Do NOT log plain text strings. Log **JSON**. Machines cannot parse "Error: User 123 failed". They can parse `{"level":"error", "user_id":123}`.

❌ Bad (Unstructured)
[2023-10-05 10:00:01] ERROR Payment failed for user 555. Reason: Timeout.
✅ Good (JSON/Structured)
{ "timestamp": "2023-10-05T10:00:01Z", "level": "ERROR", "event": "payment_failed", "user_id": 555, "reason": "timeout", "service": "billing-service" }
# Python Implementation (Structlog)
import structlog

log = structlog.get_logger()

# This produces JSON automatically
log.error("payment_failed", 
          user_id=555, 
          reason="timeout", 
          amount=99.00)

Collection Patterns: DaemonSet vs Sidecar

Pattern Description Pros Cons
DaemonSet (Node Agent) One collector (e.g., Fluent Bit) per Node.

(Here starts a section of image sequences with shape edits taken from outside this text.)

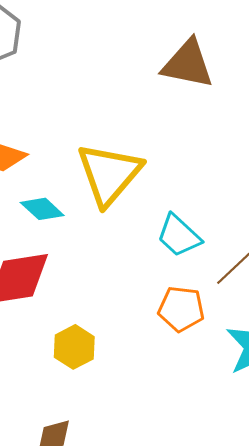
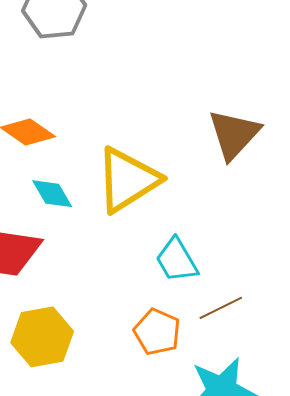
brown triangle: (188, 64) -> (234, 134), moved, turned 44
yellow hexagon: (74, 347) -> (42, 337), size x1.4

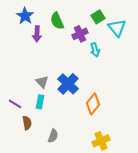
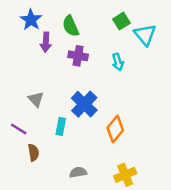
purple cross: (80, 34) -> (78, 56), moved, turned 35
gray triangle: (42, 82) -> (36, 99), moved
cyan rectangle: (40, 102) -> (61, 126), moved
gray semicircle: (53, 136) -> (78, 172), moved, turned -120

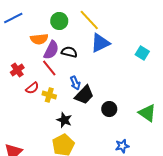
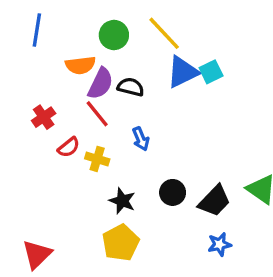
blue line: (13, 18) -> (37, 30), turned -54
cyan square: (142, 53) -> (211, 72), moved, turned 32
black trapezoid: (84, 95) -> (214, 201), moved
black circle: (109, 109) -> (173, 192), moved

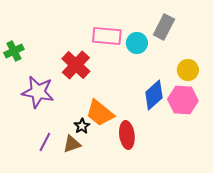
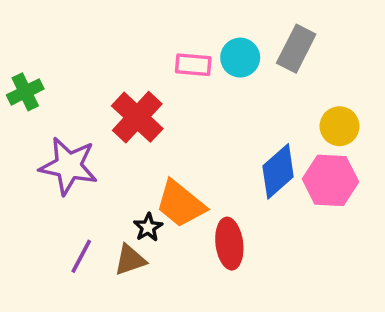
pink rectangle: (107, 36) -> (193, 65), size x0.7
cyan circle: (137, 43) -> (240, 58), moved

Reads all container logs from `/var/log`. Resource efficient (1 agent per node). Hard to customize parsing per app.
Sidecar Dedicated collector container inside each Pod. Full isolation. Custom parsing logic per app. High resource usage (N agents).

The 3 Long Pillars of Observability

📜 Logs

Discrete events. "What happened?"
(e.g., Error stacktrace)

📈 Metrics

Aggregatable numbers. "Is it healthy?"
(e.g., CPU, Req/sec)

🧭 Traces

Request journey. "Where is the latency?"
(e.g., Span across microservices)

Summary

  • ELK Stack: Elastic (Store), Logstash (Process), Kibana (View). The industry standard.
  • Format: Always use JSON structured logging to enable powerful querying (e.g., `user_id:555`).
  • Context: Using Correlation IDs (Trace IDs) is the only way to debug microservices.